One of the youngest names in the sports car world could soon take full control of one of the oldest. According to Bloomberg, Mate Rimac is looking to buy out Porsche’s stake in the Bugatti Rimac joint venture, the company responsible for building hypercars such as the Bugatti Tourbillon and Rimac Nevera.
The Croatian founder confirmed that discussions with Porsche leadership are underway, and if successful, Rimac Group would take complete ownership of Bugatti, separating it entirely from its Volkswagen Group roots.
In an interview held in Singapore, Rimac explained that talks have been ongoing with Porsche shareholders, including members of the founding family. The 37-year-old entrepreneur acknowledged that emotions play a role in the negotiations, given the strong family and business legacy tied to Porsche and Bugatti.

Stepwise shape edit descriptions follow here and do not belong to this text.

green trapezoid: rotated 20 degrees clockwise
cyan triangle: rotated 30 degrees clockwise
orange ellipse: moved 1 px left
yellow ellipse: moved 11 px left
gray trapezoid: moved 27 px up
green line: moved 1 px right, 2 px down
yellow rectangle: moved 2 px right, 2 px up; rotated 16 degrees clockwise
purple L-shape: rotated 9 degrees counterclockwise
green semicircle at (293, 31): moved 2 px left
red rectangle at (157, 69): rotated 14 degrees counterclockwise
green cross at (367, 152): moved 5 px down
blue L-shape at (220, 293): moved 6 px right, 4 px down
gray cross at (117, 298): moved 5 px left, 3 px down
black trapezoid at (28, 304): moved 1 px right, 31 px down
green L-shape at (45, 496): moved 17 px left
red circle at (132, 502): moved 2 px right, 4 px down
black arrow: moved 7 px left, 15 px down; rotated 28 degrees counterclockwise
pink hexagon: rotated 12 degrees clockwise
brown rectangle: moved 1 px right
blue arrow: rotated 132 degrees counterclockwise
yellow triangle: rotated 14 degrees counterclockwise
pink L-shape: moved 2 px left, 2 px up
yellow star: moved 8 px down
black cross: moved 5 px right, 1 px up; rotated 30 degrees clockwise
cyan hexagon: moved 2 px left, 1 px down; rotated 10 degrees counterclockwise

Rimac’s goal is to gain greater control of the joint venture, which is preparing to debut the hybrid V16-powered Bugatti Tourbillon early next year. His company’s rapid rise has been extraordinary, and with a reputation built on innovation and performance, it’s understandable that Rimac wants to steer Bugatti Rimac’s long-term vision himself.

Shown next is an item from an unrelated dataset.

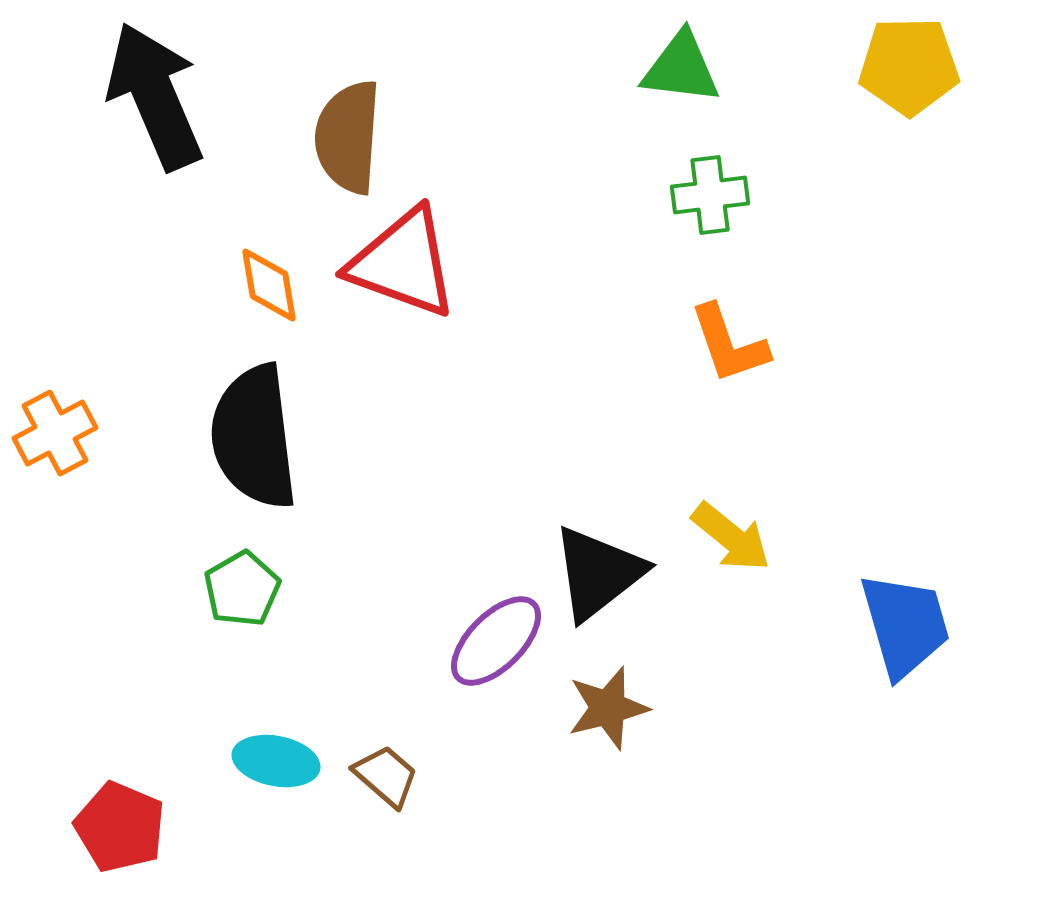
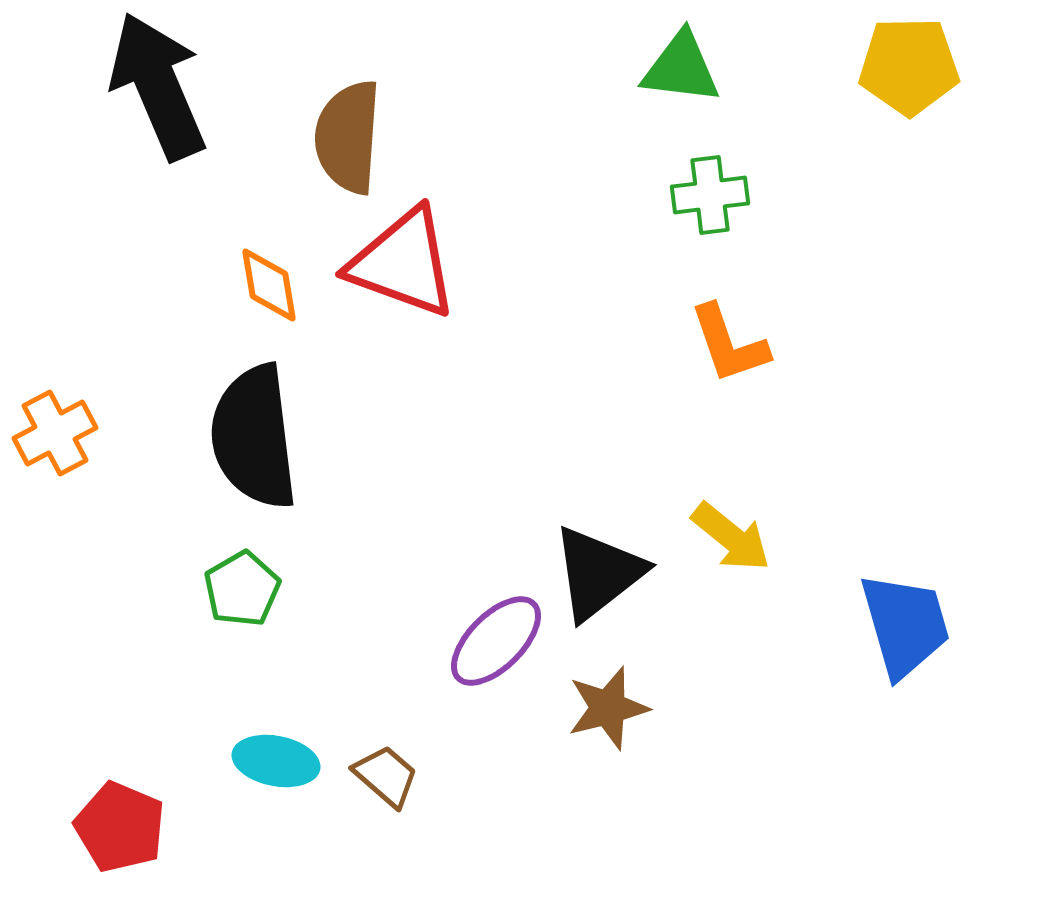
black arrow: moved 3 px right, 10 px up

Porsche, meanwhile, faces its own challenges. With global demand for premium EVs softening, the brand has been forced to reassess production plans and cut costs. Selling its 45 percent stake in Bugatti Rimac could help free up capital and simplify its strategy.
Bloomberg previously valued the Bugatti Rimac venture at around $1.1 billion, suggesting Rimac would need roughly $495 million to complete the buyout. That funding is expected to come from a mix of private equity, international investors, and Rimac himself.
Even if Porsche does sell its stake in Bugatti Rimac, it won’t be completely out of the picture. The German automaker still owns 22 percent of Rimac Group, the parent company holding a 55 percent stake in the Bugatti Rimac partnership. Mate Rimac remains the largest shareholder in the Rimac Group with a 35 percent ownership, giving him strong influence over the company’s next chapter.